Place ingredients in a 12 quart stock pot with a lid. Cover with filtered water just to the level of the vegetables and add:

  • 6 slices fresh ginger root (thumbprint size)
  • 1/4 cup or more seaweed (dulse, nori, wakame, hiziki, or kombu)

Bring to a boil, then turn down to a simmer and cover. The broth is best when it simmers for 3-5 hours. Strain the broth through a large, coarse-mesh sieve (remember to use a heat-resistant container underneath), then add salt to taste.



Bauman, E. (2010). Recipes and Remedies For Rejuvenation Cookbook. Penngrove, CA: Bauman College.

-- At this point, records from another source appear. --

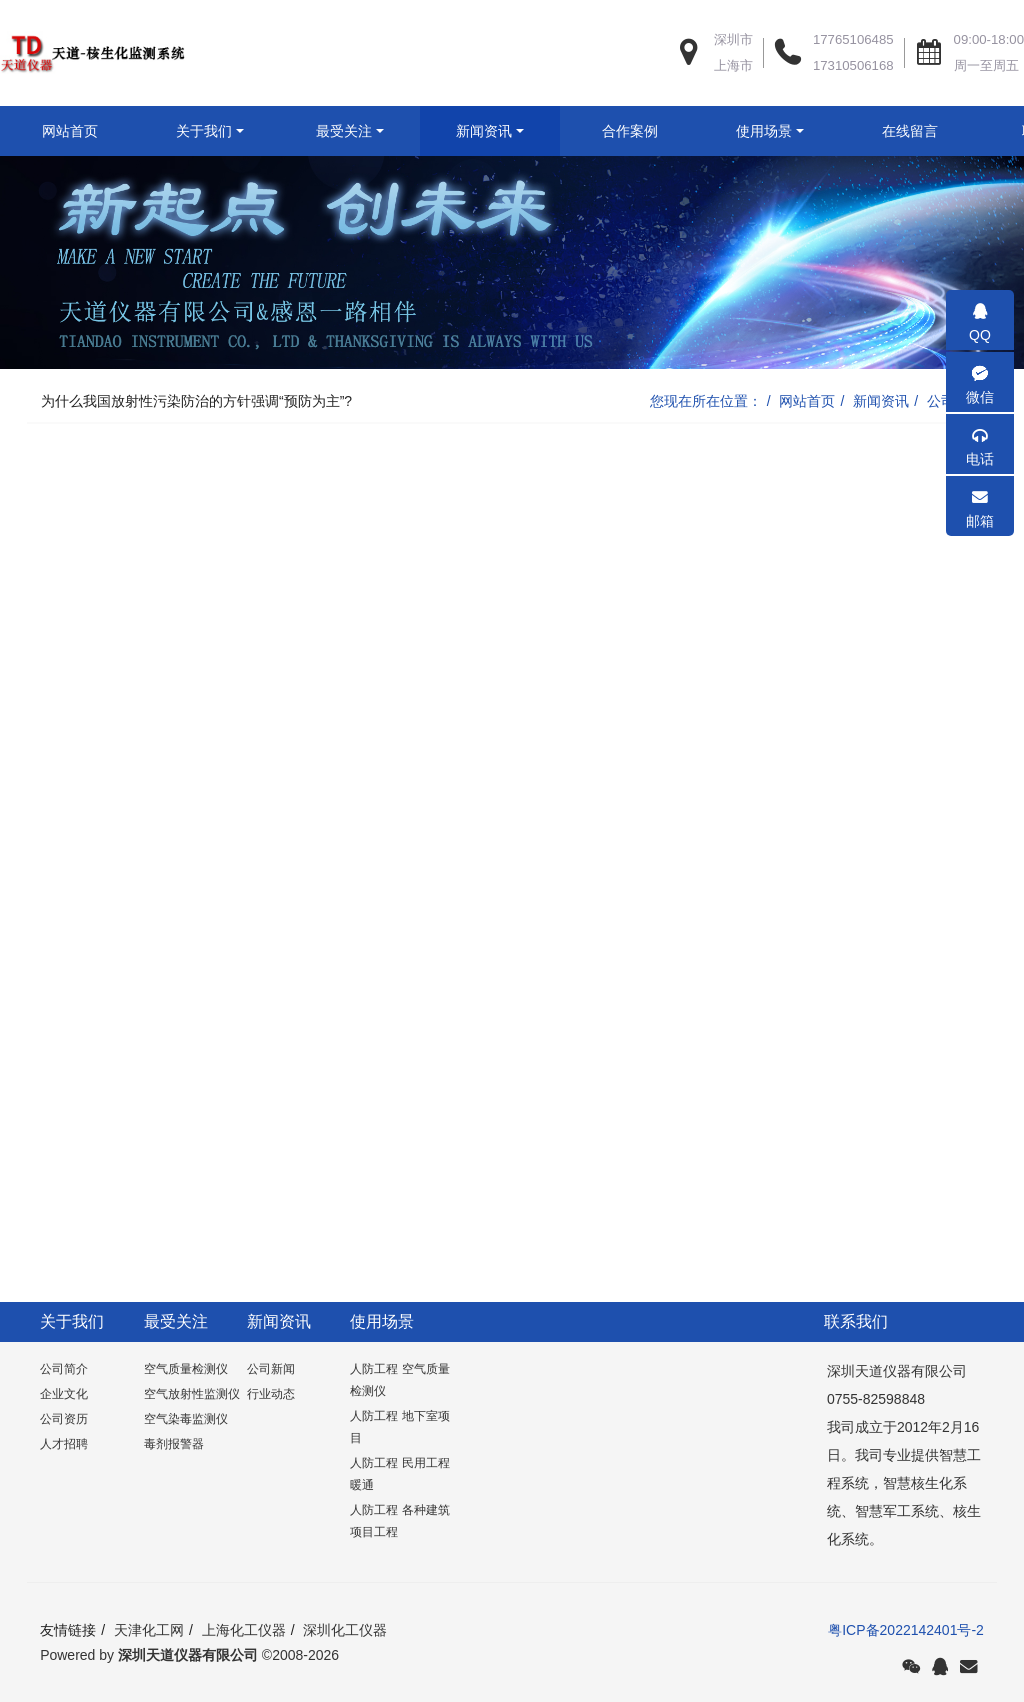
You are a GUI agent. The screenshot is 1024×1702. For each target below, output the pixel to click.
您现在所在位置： (706, 451)
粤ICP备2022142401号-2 (906, 1680)
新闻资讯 (881, 451)
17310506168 (853, 65)
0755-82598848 (873, 1449)
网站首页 (70, 131)
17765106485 (853, 39)
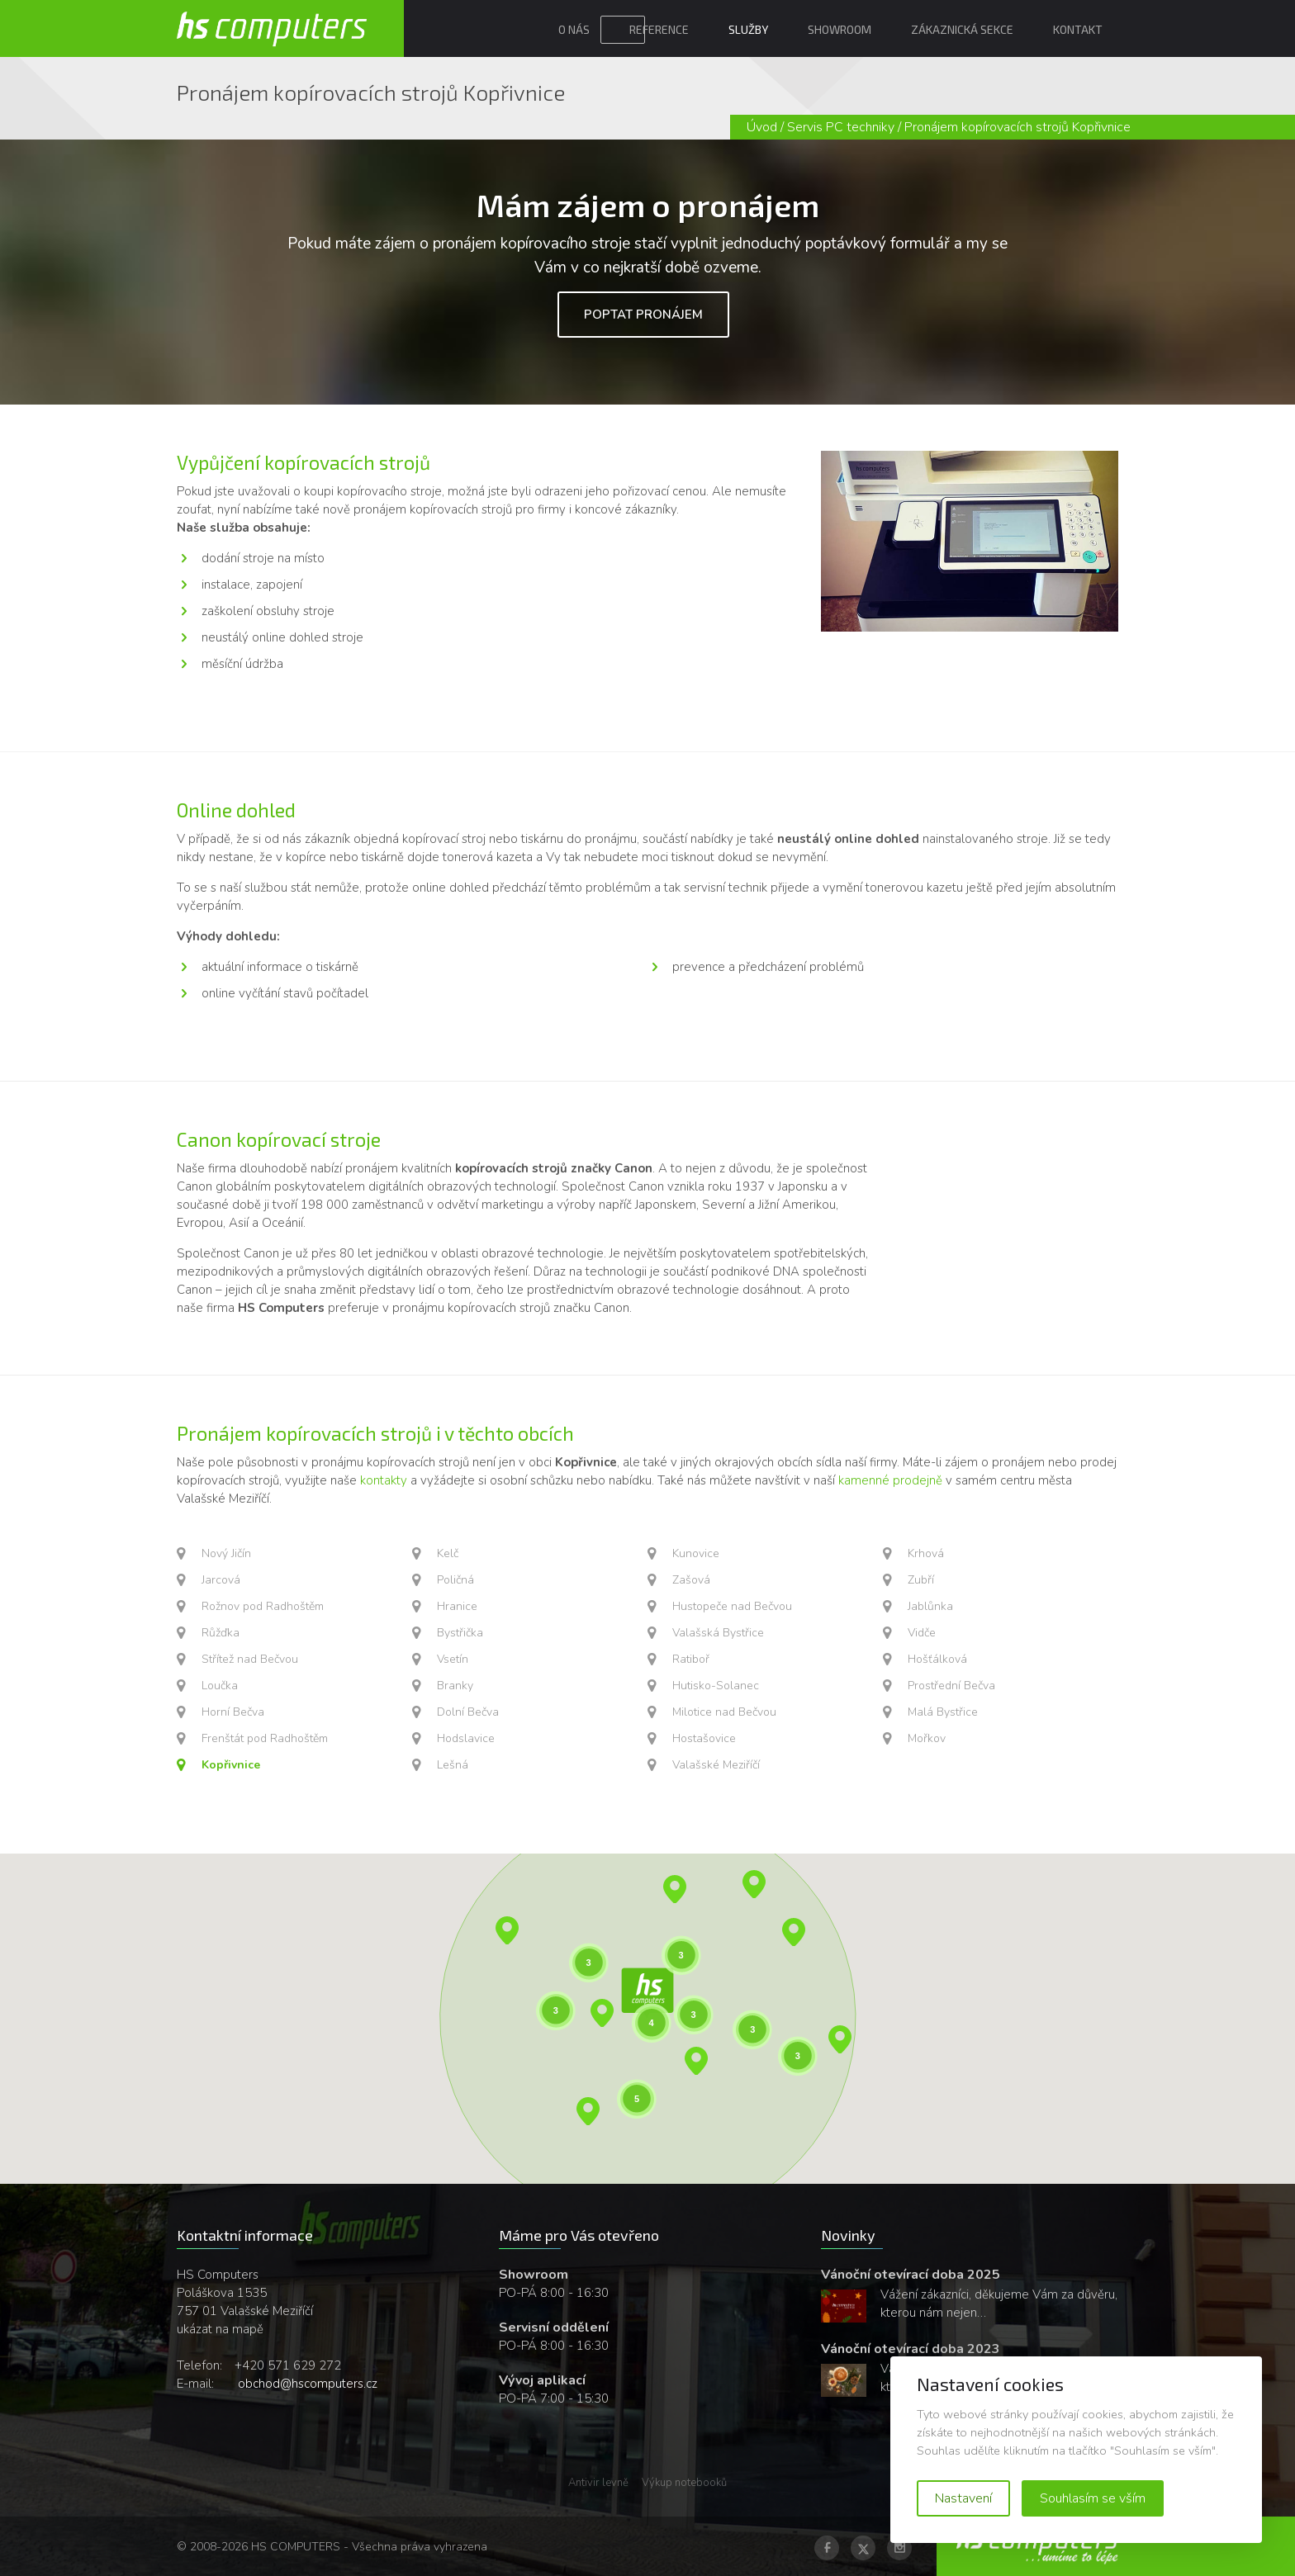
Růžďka (221, 1633)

Raw Butternut Squash Salad with Cranberry Dressing

Makes 8 servings

Adapted from “Food Matters” by Mark Bittman


  • 1/2 cup fresh or frozen cranberries, picked over and rinsed
  • 3/4 cup orange juice
  • 1 Tbs minced ginger
  • 3 Tbs olive oil
  • 1 Tbs honey
  • Salt and pepper to taste
  • 1 1/12 lbs butternut squash
  • 1/2 cup pecans, toasted and chopped


  1. Preheat oven to 300 F. Toast the pecans for 15-20 minutes, or until fragrant. Allow to cool and then chop coarsely. Set aside.
  2. Combine the cranberries, orange juice, and ginger in a small saucepan over medium-low heat. Cover and cook, stirring occasionally, until the berries have begun to break, about 10 minutes.
  3. Remove from heat and add the oil, honey,and some salt and pepper. Stir until well combined.
  4. Meanwhile, grate the butternut squash by hand or in a food processor. Transfer the squash to a large bowl, add the warm cranberry dressing and toss to combine.
  5. Top salad with toasted pecans. Serve warm or at room temperature.